• Exercise prompt: No line before the one containing "営業時間 13:00～18:00" should appear; that line and all lines after it, through the end of the data, are to be set down exactly.

Extracted page text data
══════════

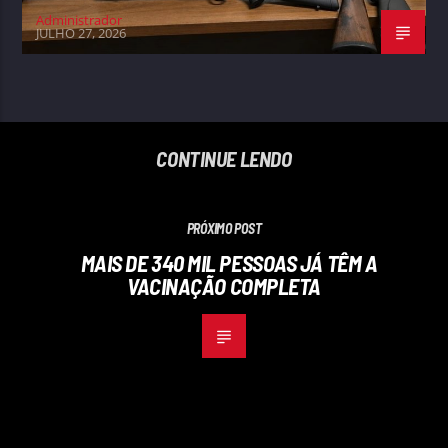
Administrador
JULHO 27, 2026
CONTINUE LENDO
PRÓXIMO POST
MAIS DE 340 MIL PESSOAS JÁ TÊM A
VACINAÇÃO COMPLETA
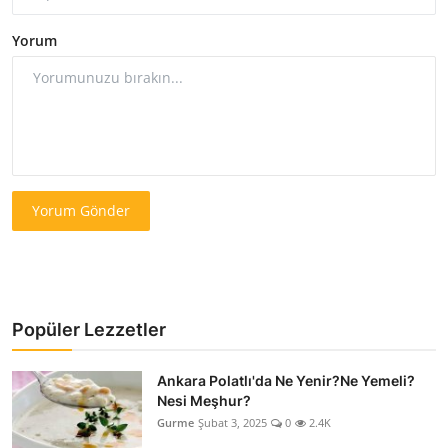
Yorum
Yorum Gönder
Popüler Lezzetler
Ankara Polatlı'da Ne Yenir?Ne Yemeli?
Nesi Meşhur?
Gurme
Şubat 3, 2025
0
2.4K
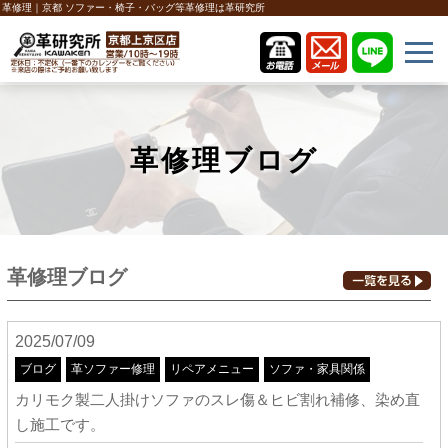
革修理｜京都 ソファー・椅子・バッグ等革修理は革研究所
革修理ブログ
革修理ブログ
2025/07/09
ブログ
革ソファー修理
リペアメニュー
ソファ・家具関係
カリモク製二人掛けソファのスレ傷＆ヒビ割れ補修、染め直
し施工です。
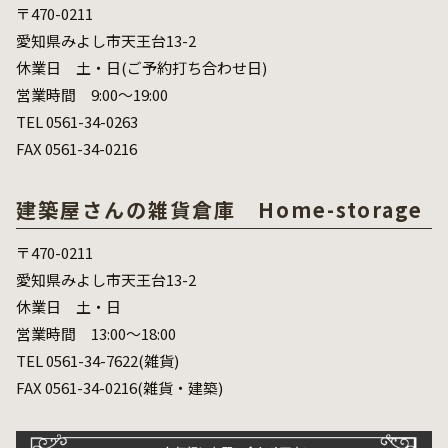
〒470-0211
愛知県みよし市天王台13-2
休業日 土・日(ご予約打ち合わせ日)
営業時間 9:00～19:00
TEL 0561-34-0263
FAX 0561-34-0216
建築屋さんの雑貨倉庫 Home-storage
〒470-0211
愛知県みよし市天王台13-2
休業日 土・日
営業時間 13:00～18:00
TEL 0561-34-7622(雑貨)
FAX 0561-34-0216(雑貨・建築)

══════════

• Response area:
営業時間 13:00～18:00
TEL 0561-34-7622(雑貨)
FAX 0561-34-0216(雑貨・建築)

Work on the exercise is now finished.